Problem statement
If a line in the material below has the word "each", copy it.

Data supplied
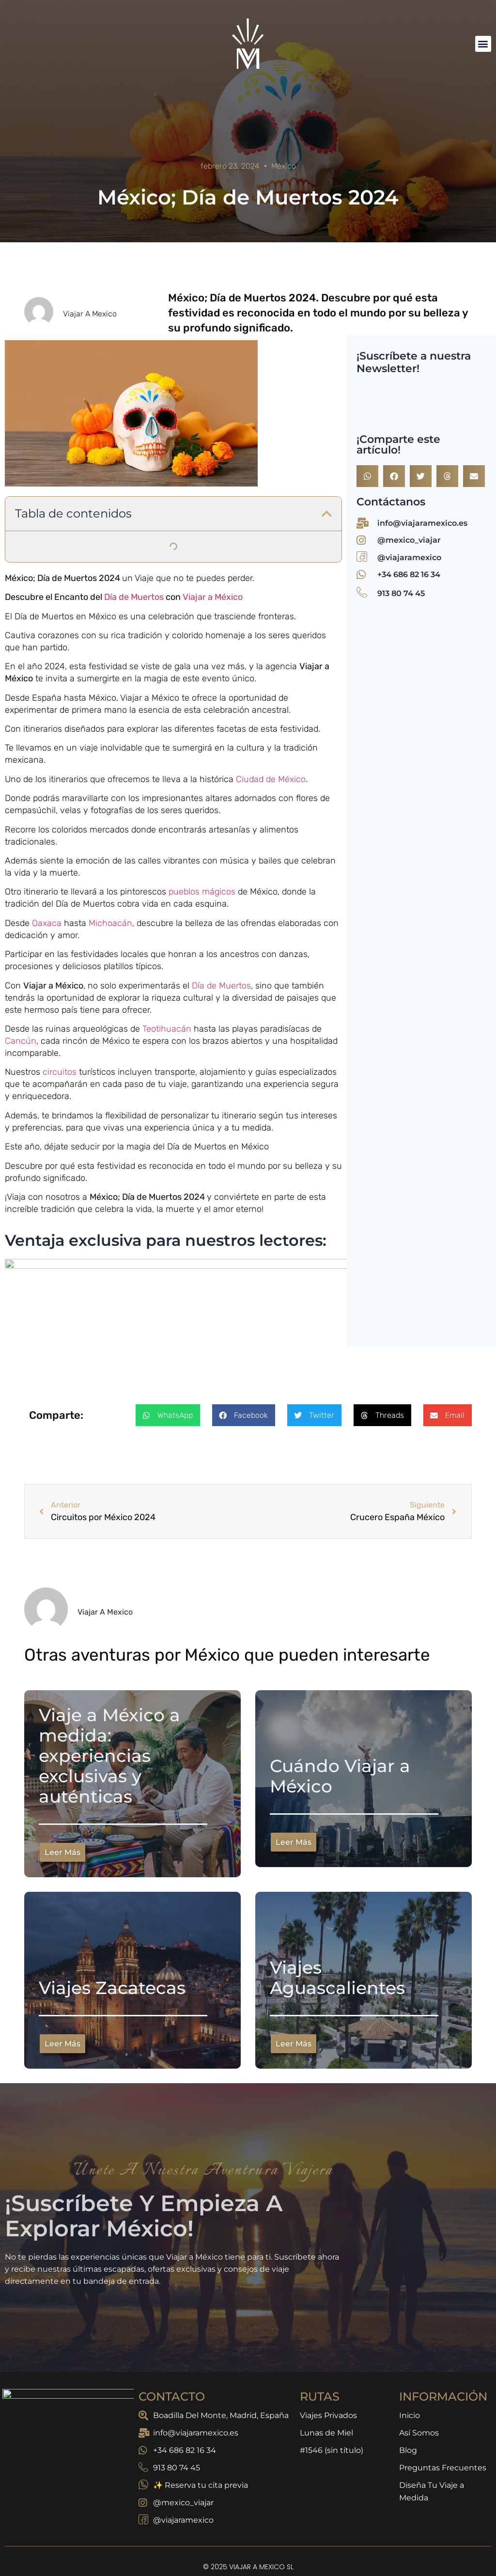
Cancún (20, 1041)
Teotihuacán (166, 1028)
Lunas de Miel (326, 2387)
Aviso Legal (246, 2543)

---

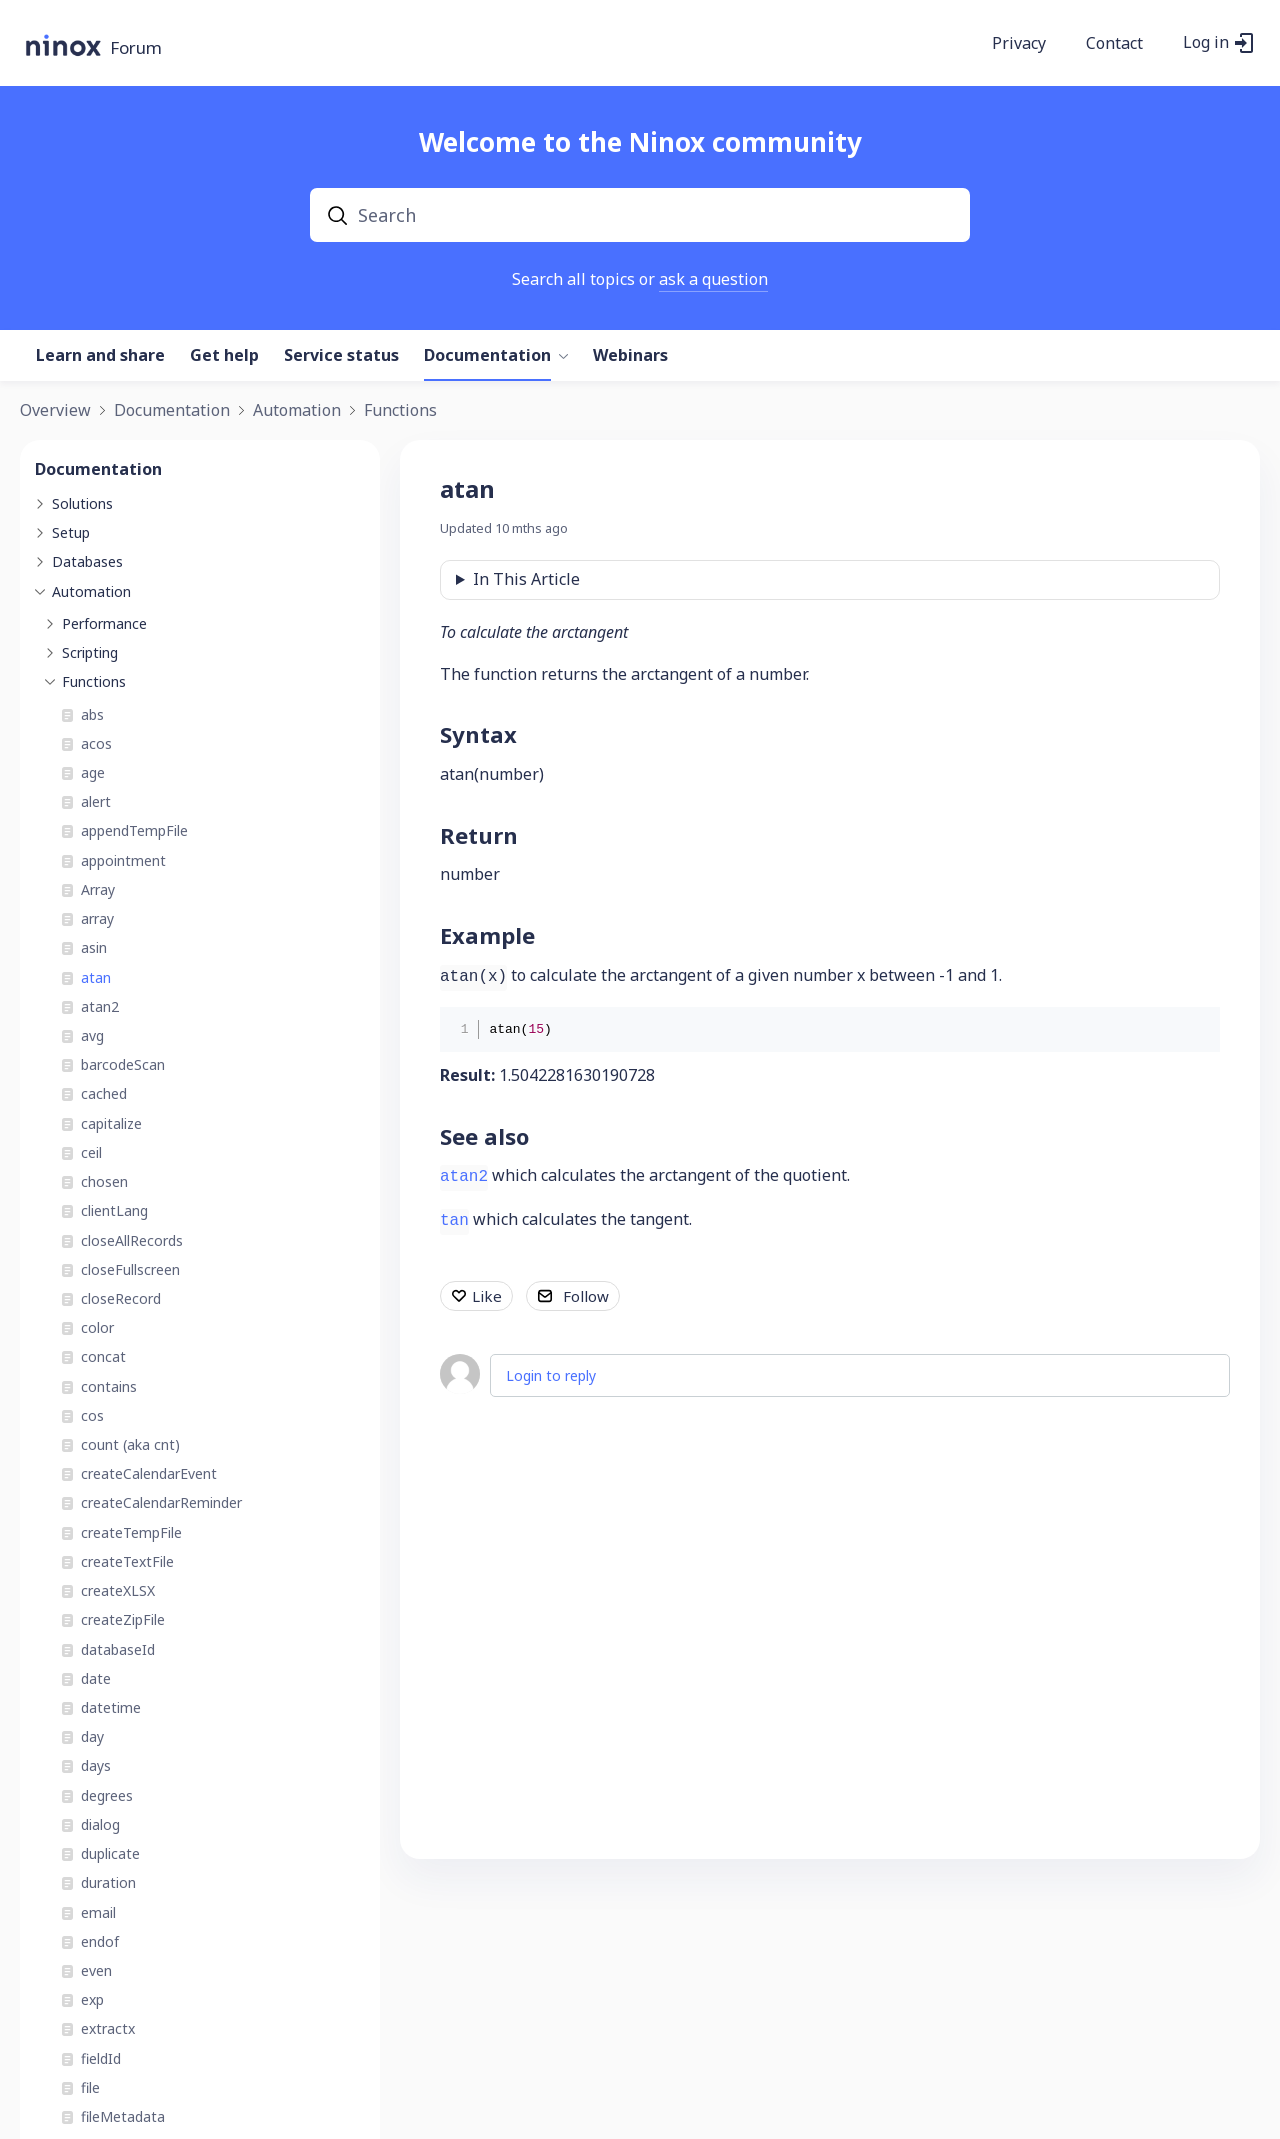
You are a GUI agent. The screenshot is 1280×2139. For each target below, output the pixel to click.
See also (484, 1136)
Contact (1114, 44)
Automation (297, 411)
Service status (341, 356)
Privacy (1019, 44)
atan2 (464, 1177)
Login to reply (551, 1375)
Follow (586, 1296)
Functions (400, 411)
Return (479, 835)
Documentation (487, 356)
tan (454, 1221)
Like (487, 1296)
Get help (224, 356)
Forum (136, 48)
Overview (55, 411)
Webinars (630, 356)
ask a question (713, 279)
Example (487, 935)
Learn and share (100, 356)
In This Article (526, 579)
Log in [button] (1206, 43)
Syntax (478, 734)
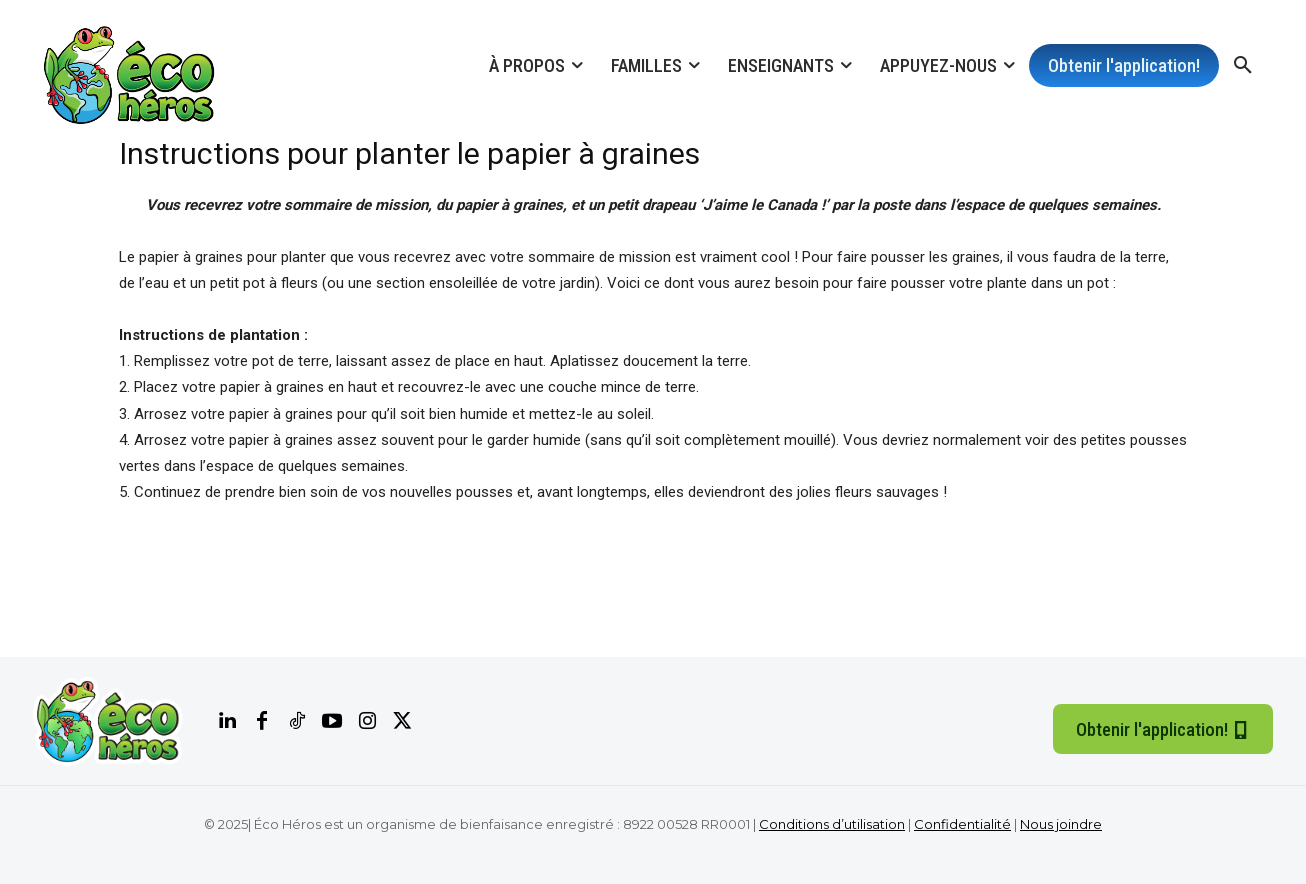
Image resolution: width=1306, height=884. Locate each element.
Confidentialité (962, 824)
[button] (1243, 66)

Written reply
You are a GUI agent. The screenshot is 1280×2139. For each target below, output the pixel to click.
Image resolution: width=1306, height=884. Locate each element.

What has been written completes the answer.